◆ **WHAT IS EXPECTED**: Shown below is a listing with pictures; reproduce exactly, and only, the lines between the ones containing "最新開課時間 | 網站首頁" and "modellerini örebilmektedir. Kısa", inclusive, leaving the pictures out.

◆ **RECORDS PROVIDED**:
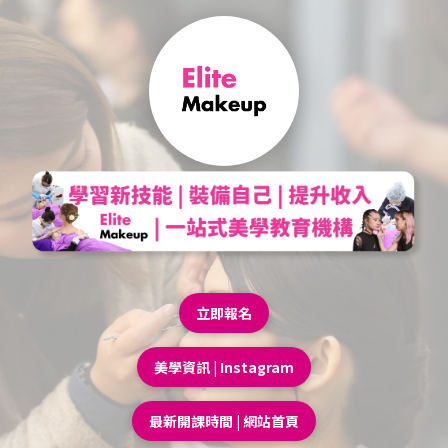
立即報名
美學資訊 | Instagram
最新開課時間 | 網站首頁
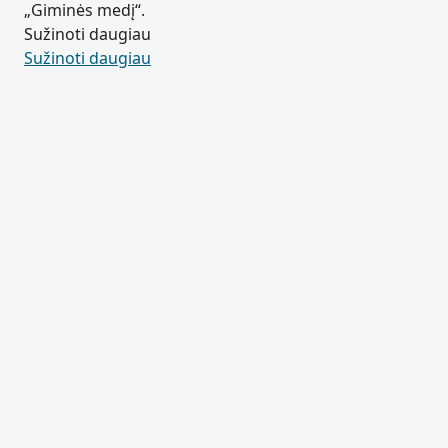
„Giminės medį“.
Sužinoti daugiau
Sužinoti daugiau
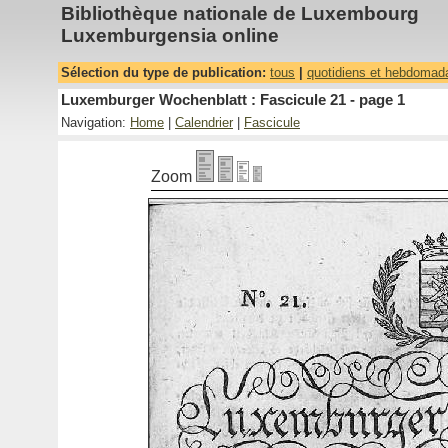
Bibliothèque nationale de Luxembourg
Luxemburgensia online
Sélection du type de publication:
tous
|
quotidiens et hebdomad
Luxemburger Wochenblatt : Fascicule 21 - page 1
Navigation:
Home
|
Calendrier
|
Fascicule
Zoom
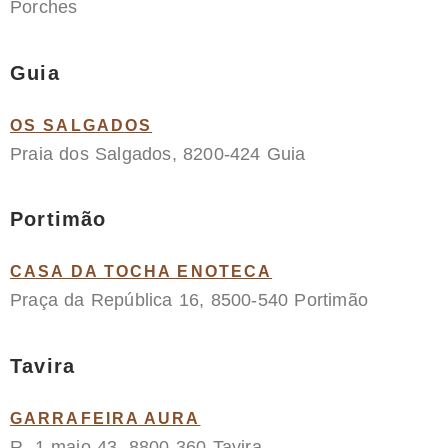
Porches
Guia
OS SALGADOS
Praia dos Salgados, 8200-424 Guia
Portimão
CASA DA TOCHA ENOTECA
Praça da República 16, 8500-540 Portimão
Tavira
GARRAFEIRA AURA
R. 1 maio 43, 8800-360 Tavira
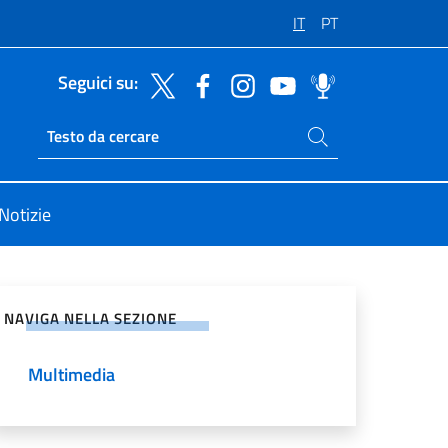
IT
PT
Seguici su:
Cerca nel sito
Ricerca sito live
Notizie
vidi sui Social Network
NAVIGA NELLA SEZIONE
Multimedia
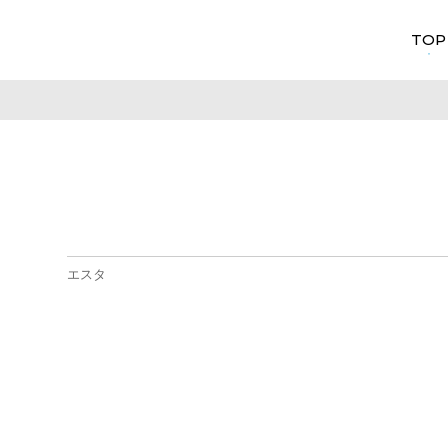
TOP
エスタ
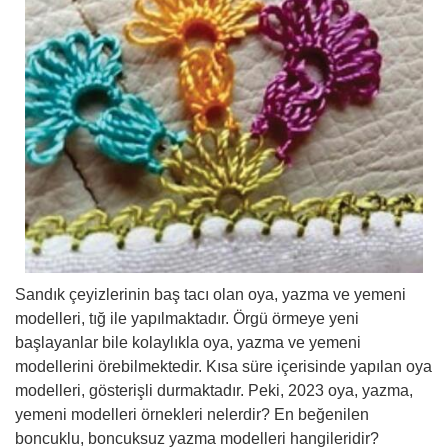
Sandık çeyizlerinin baş tacı olan oya, yazma ve yemeni
modelleri, tığ ile yapılmaktadır. Örgü örmeye yeni
başlayanlar bile kolaylıkla oya, yazma ve yemeni
modellerini örebilmektedir. Kısa süre içerisinde yapılan oya
modelleri, gösterişli durmaktadır. Peki, 2023 oya, yazma,
yemeni modelleri örnekleri nelerdir? En beğenilen
boncuklu, boncuksuz yazma modelleri hangileridir?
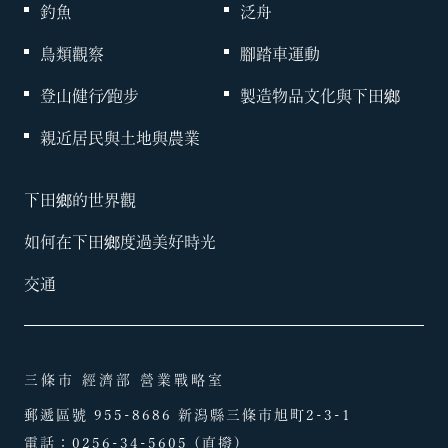
釣魚
泛舟
鳥類觀察
腳踏車運動
登山健行∕跑步
製造物品文化與下田鄉
親近居民與土地與農業
下田鄉的世界觀
如何在下田鄉度過美好時光
交通
三條市 經濟部 營業戰略室
郵遞區號 955-8686 新潟縣三條市旭町2-3-1
電話：
0256-34-5605
(直撥)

◆ **WRITTEN REPLY**:
最新開課時間 | 網站首頁
„Giminės medį“.
Sužinoti daugiau
Sužinoti daugiau
Bibliothèque nationale de Luxembourg
Luxemburgensia online
Sélection du type de publication:
tous
|
quotidiens et hebdomad
Luxemburger Wochenblatt : Fascicule 21 - page 1
Navigation:
Home
|
Calendrier
|
Fascicule
Zoom
Porches
Guia
OS SALGADOS
Praia dos Salgados, 8200-424 Guia
Portimão
CASA DA TOCHA ENOTECA
Praça da República 16, 8500-540 Portimão
Tavira
GARRAFEIRA AURA
R. 1 maio 43, 8800-360 Tavira
IT
PT
Seguici su:
Cerca nel sito
Ricerca sito live
Notizie
vidi sui Social Network
NAVIGA NELLA SEZIONE
Multimedia
TOP
エスタ
Sandık çeyizlerinin baş tacı olan oya, yazma ve yemeni
modelleri, tığ ile yapılmaktadır. Örgü örmeye yeni
başlayanlar bile kolaylıkla oya, yazma ve yemeni
modellerini örebilmektedir. Kısa süre içerisinde yapılan oya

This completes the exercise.